20%: Es gibt zu viele Muslime in Deutschland.

17%: Muslimische Kultur passt nicht gut nach D.

40%: Moscheen bereichern das kulturelle Leben nicht.

40%: Sitten und Bräuche des Islam sind mir nicht geheuer.

41,3% lehnen die Gruppe der Muslime vollständig/eher ab.

40% lehnen Langzeitarbeitslose ab.

23,5% sind gegenüber Obdachlosen negativ eingestellt.

14,1% lehnen Homosexualität ab.

12,1% sind antisemitisch eingestellt,

8,2% frauenfeindlich

5,5% gegen Behinderte

2,9% befürworten den Nationalsozialismus.

Was heißt eigentlich 8,2% sind frauenfeindlich? Was interpretieren die Umfrage-Interpreten als frauenfeindlich? Wenn jemand sagt, Frauen sind für die Kindererziehung zuständig? Es soll keine Frauenquoten geben?

Mich würde auch interessieren: Wo bereichert in Deutschland eigentlich eine Moschee die Kultur? Was ist damit gemeint? Die Architektur? Der kulturelle Beitrag, den Moscheegemeinden in der Gesellschaft leisten? Überall wird bedauert, dass nicht mehr Muslime an kulturellen Veranstaltungen der einheimischen Bevölkerung teilnehmen. Was denken die Fragesteller eigentlich, was an muslimischer Kultur nach Deutschland passt? Was ist muslimische Kultur? Was sind Sitten und Bräuche der Muslime? Das, was sie in den islamischen Ländern von Saudi Arabien über Pakistan und Syrien uns zeigen? Soll das den Münchenern geheuer sein? Oder ist das gemeint, was an muslimischer Kultur hier Eingang findet: Schischa rauchen, Integrationswochen-Mahlzeiten, Kopftücher und andere Kleidungsstücke, Teppiche? (Niemand hat wohl etwas gegen Orientteppiche) Wenn Auslandsstämmige in unserem Land Bücher schreiben, Filme drehen… – entspricht das der muslimischen Kultur oder ist das nicht doch Kultur aus europäisierter türkischer, pakistanischer… Sicht? Wenn uns Kultur aus muslimischer Sicht begegnet, dann ist das eher Kultur derer, die zwar in islamischer Tradition wurzeln, aber doch dem Islam gegenüber entfremdet sind.

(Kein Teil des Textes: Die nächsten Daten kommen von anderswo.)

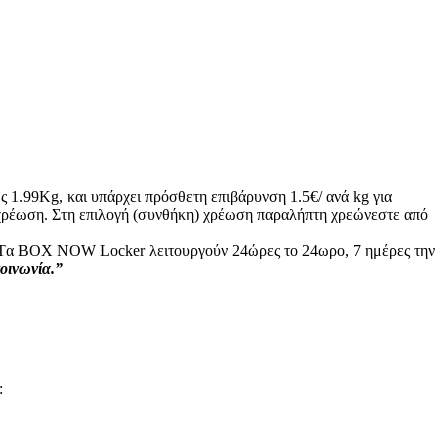
ς 1.99Kg, και υπάρχει πρόσθετη επιβάρυνση 1.5€/ ανά kg για
ή χρέωση. Στη επιλογή (συνθήκη) χρέωση παραλήπτη χρεώνεστε από
ς: Tα ΒΟΧ ΝΟW Locker λειτουργούν 24ώρες το 24ωρο, 7 ημέρες την
κοινωνία.”
: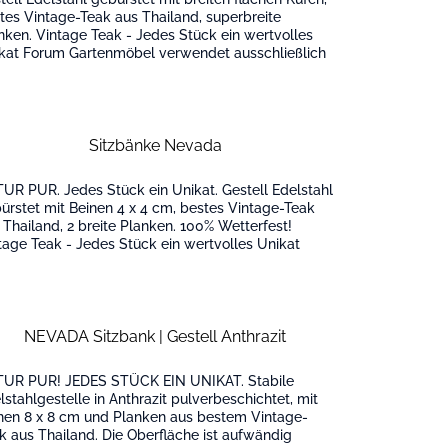
tes Vintage-Teak aus Thailand, superbreite
nken. Vintage Teak - Jedes Stück ein wertvolles
kat Forum Gartenmöbel verwendet ausschließlich
tes Teakholz aus Thailand,...
Sitzbänke Nevada
UR PUR. Jedes Stück ein Unikat. Gestell Edelstahl
ürstet mit Beinen 4 x 4 cm, bestes Vintage-Teak
 Thailand, 2 breite Planken. 100% Wetterfest!
tage Teak - Jedes Stück ein wertvolles Unikat
um Gartenmöbel verwendet...
NEVADA Sitzbank | Gestell Anthrazit
UR PUR! JEDES STÜCK EIN UNIKAT. Stabile
lstahlgestelle in Anthrazit pulverbeschichtet, mit
nen 8 x 8 cm und Planken aus bestem Vintage-
k aus Thailand. Die Oberfläche ist aufwändig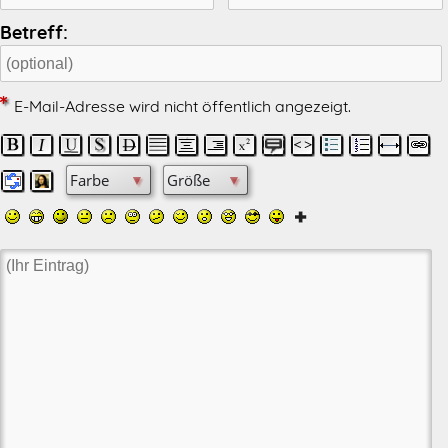
Betreff:
E-Mail-Adresse wird nicht öffentlich angezeigt.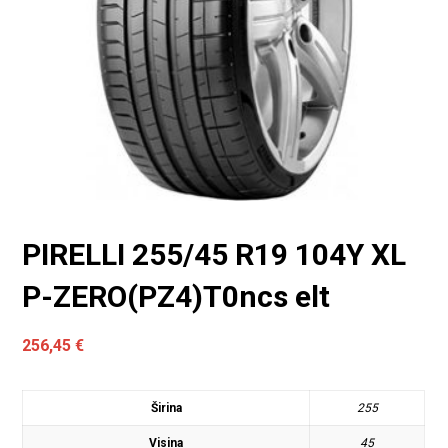
PIRELLI 255/45 R19 104Y XL
P-ZERO(PZ4)T0ncs elt
256,45
€
Širina
255
Visina
45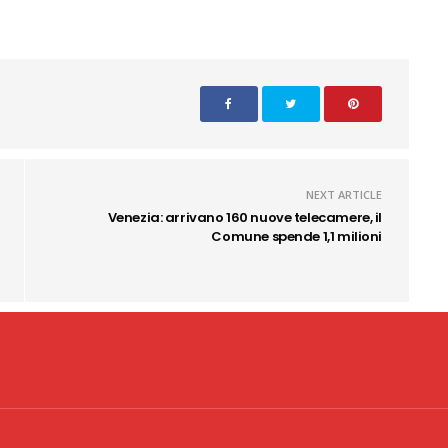
NEXT ARTICLE
Venezia: arrivano 160 nuove telecamere, il
Comune spende 1,1 milioni
Copyright 2020 CID Srl - P.Iva 02341
acy & Cookie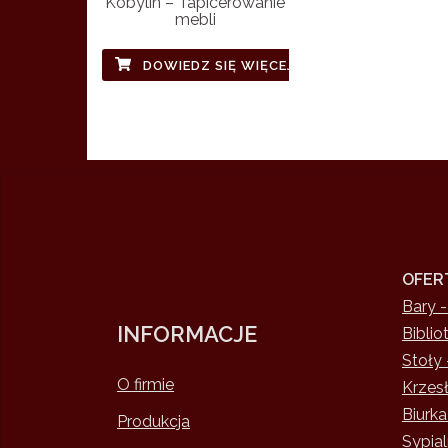
Kobylin – Tapicerowanie
mebli
DOWIEDZ SIĘ WIĘCEJ
OFER
Bary -
INFORMACJE
Biblio
Stoły 
O firmie
Krzesł
Biurka
Produkcja
Sypial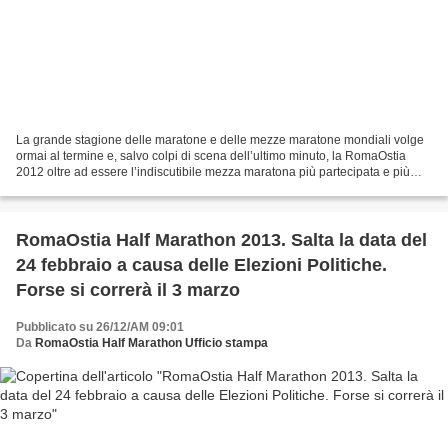
La grande stagione delle maratone e delle mezze maratone mondiali volge
ormai al termine e, salvo colpi di scena dell’ultimo minuto, la RomaOstia
2012 oltre ad essere l’indiscutibile mezza maratona più partecipata e più
veloce d’Italia, può ufficialmente...
RomaOstia Half Marathon 2013. Salta la data del
24 febbraio a causa delle Elezioni Politiche.
Forse si correrà il 3 marzo
Pubblicato su 26/12/AM 09:01
Da
RomaOstia Half Marathon Ufficio stampa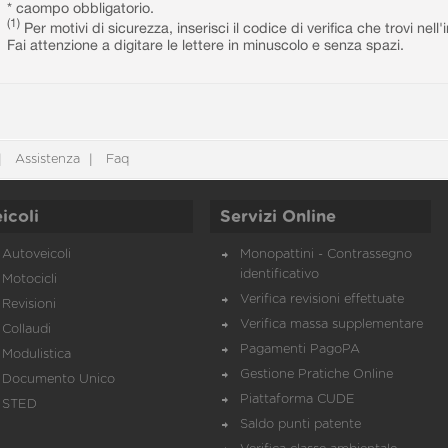
* caompo obbligatorio.
(1)
Per motivi di sicurezza, inserisci il codice di verifica che trovi nel
Fai attenzione a digitare le lettere in minuscolo e senza spazi.
Assistenza
Faq
icoli
Servizi Online
Autoveicoli
Monopattini - Contrassegno
identificativo
Motocicli
Verifica revisioni effettuate
Revisioni
Verifica massa supplementare
Collaudi
Pagamenti PagoPA
Modulistica
Gestione Pratiche Online
Documento Unico
Piattaforma CUDE
STED
Saldo punti patente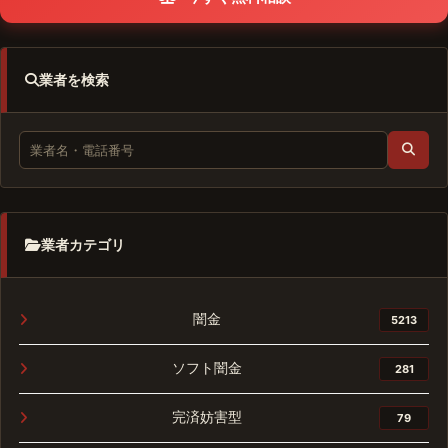
業者を検索
業者カテゴリ
闇金
5213
ソフト闇金
281
完済妨害型
79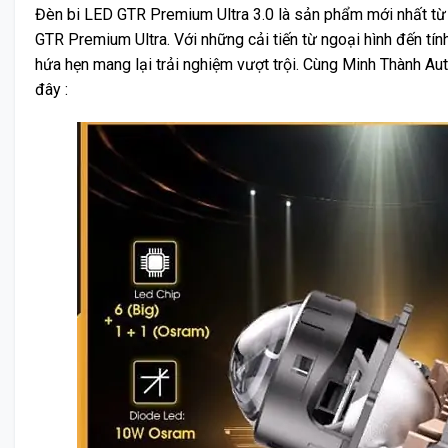
Đèn bi LED GTR Premium Ultra 3.0 là sản phẩm mới nhất từ 
GTR Premium Ultra. Với những cải tiến từ ngoại hình đến tí
hứa hẹn mang lại trải nghiệm vượt trội. Cùng Minh Thành Auto 
đây :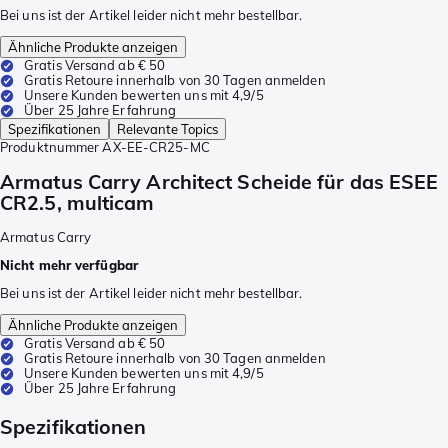
Bei uns ist der Artikel leider nicht mehr bestellbar.
Ähnliche Produkte anzeigen
Gratis Versand ab € 50
Gratis Retoure innerhalb von 30 Tagen anmelden
Unsere Kunden bewerten uns mit 4,9/5
Über 25 Jahre Erfahrung
Spezifikationen
Relevante Topics
Produktnummer
AX-EE-CR25-MC
Armatus Carry Architect Scheide für das ESEE
CR2.5, multicam
Armatus Carry
Nicht mehr verfügbar
Bei uns ist der Artikel leider nicht mehr bestellbar.
Ähnliche Produkte anzeigen
Gratis Versand ab € 50
Gratis Retoure innerhalb von 30 Tagen anmelden
Unsere Kunden bewerten uns mit 4,9/5
Über 25 Jahre Erfahrung
Spezifikationen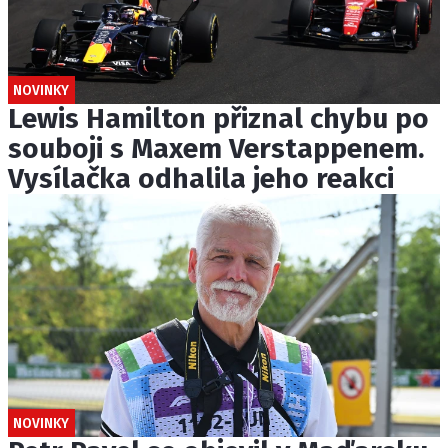
NOVINKY
Lewis Hamilton přiznal chybu po
souboji s Maxem Verstappenem.
Vysílačka odhalila jeho reakci
NOVINKY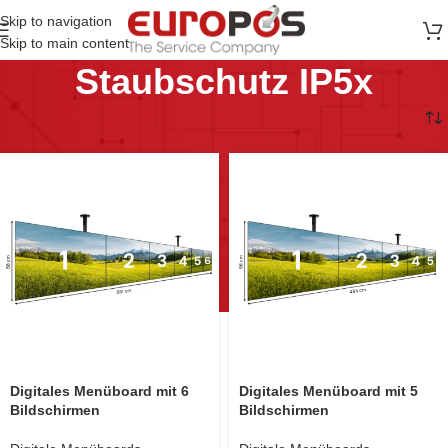
Skip to navigation
Skip to main content
Staubschutz IP5x
Start
Produkte verschlagwortet mit „Staubschutz IP5x“
Digitales Menüboard mit 6
Digitales Menüboard mit 5
Bildschirmen
Bildschirmen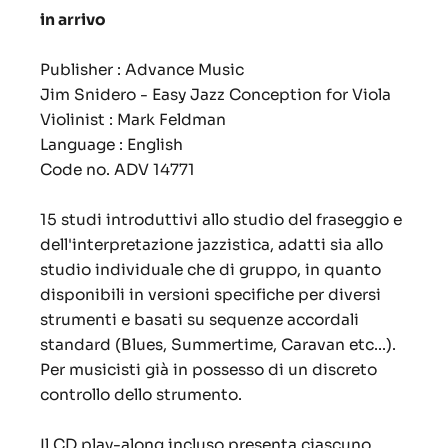
in arrivo
Publisher : Advance Music
Jim Snidero - Easy Jazz Conception for Viola
Violinist : Mark Feldman
Language : English
Code no. ADV 14771
15 studi introduttivi allo studio del fraseggio e
dell'interpretazione jazzistica, adatti sia allo
studio individuale che di gruppo, in quanto
disponibili in versioni specifiche per diversi
strumenti e basati su sequenze accordali
standard (
Blues, Summertime, Caravan
etc...).
Per musicisti già in possesso di un discreto
controllo dello strumento.
Il CD play-along incluso presenta ciascuno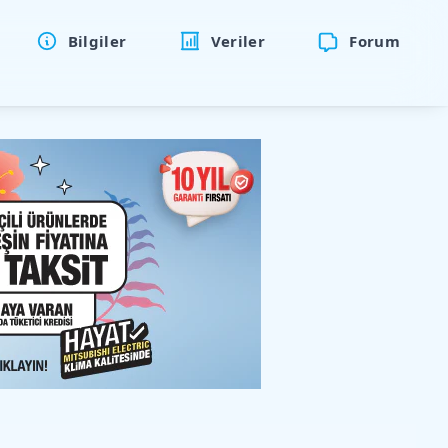
Bilgiler
Veriler
Forum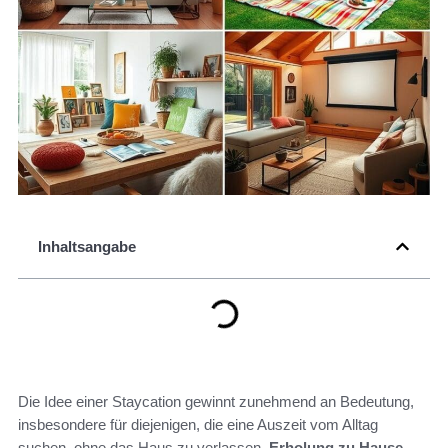
Inhaltsangabe
Die Idee einer Staycation gewinnt zunehmend an Bedeutung,
insbesondere für diejenigen, die eine Auszeit vom Alltag
suchen, ohne das Haus zu verlassen.
Erholung zu Hause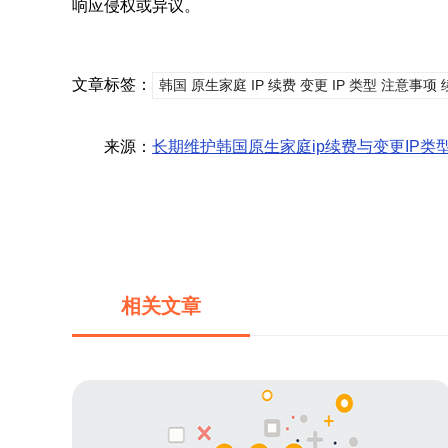
响应侵权或异议。
文章标签：
韩国 原生家庭 IP 续费 变更 IP 类型 注意事项
来源：
长期维护韩国原生家庭ip续费与变更IP类
相关文章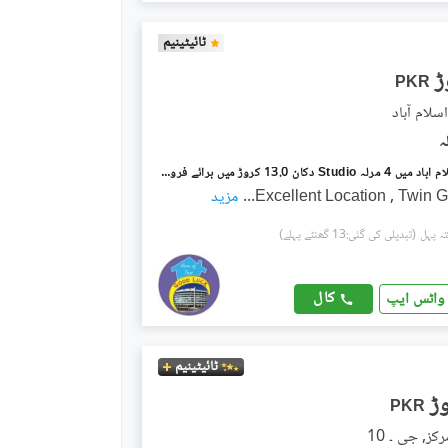
ٹائیٹینیم
PKR
جی ۔ 10 اسلام آباد میں 4 مرلہ Studio دکان 13.0 کروڑ میں برائے فروخت۔
Excellent Location , Twin 
...
مزید
(تبدیلی کی گئی:13 گھنٹے پہلے)
کال
واٹس ایپ
ٹائیٹینیم
PKR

Was will ich damit sagen: Es werden Worthülsen vorgelegt – und daraus werden Schlussfolgerungen gezogen, die nicht allein islamkritisch interpretiert werden, sondern sogar menschenfeindlich. Und nachdem diese Menschenfeindlichkeit festgestellt wurde, müssen nun die bösen Bürger endlich einmal erzogen werden – im Sinne der Polit-Elite. Da die Aufklärung jedoch lehrt: Leute, benutzt euren Verstand – werden sie ihn trotz dieser Erziehungskampagnen benutzen und auch immer anderer, realistischer Meinung sein als Menschheitsbeglücker.

Apropos Ablehnung Obdachloser: Bekanntlich spielt eine große Rolle in der Ablehnung die Angst, selbst einmal obdachlos werden zu können. Man möchte nicht sehen, was man befürchtet. Von daher liegt hier eine große (traditionelle) Aufgabe der Kirchen, gegen diese Angst dadurch zu wirken, dass sie über Obdachlosigkeit aufklären. Oder gegen Behinderte sind Menschen, die unter anderem den Kontakt fürchten, weil sie nicht wissen, wie man mit ihnen umgehen soll. Zum anderen fördert die Gesellschaft die Ablehnung von Behinderten dadurch, dass Behinderte verstärkt abgetrieben werden, man denke auch an die unsägliche PID-Diskussion. Eine Gesellschaft, die akzeptiert, Behinderte zu töten, bevor sie geboren werden, kann sich doch nicht einreden, für Behinderte zu sein. Und es ist unredlich: Oft sind es dieselben Menschen, die für die Abtreibung Behinderter sind – und sich empören, wenn Menschen Behinderte nicht akzeptieren.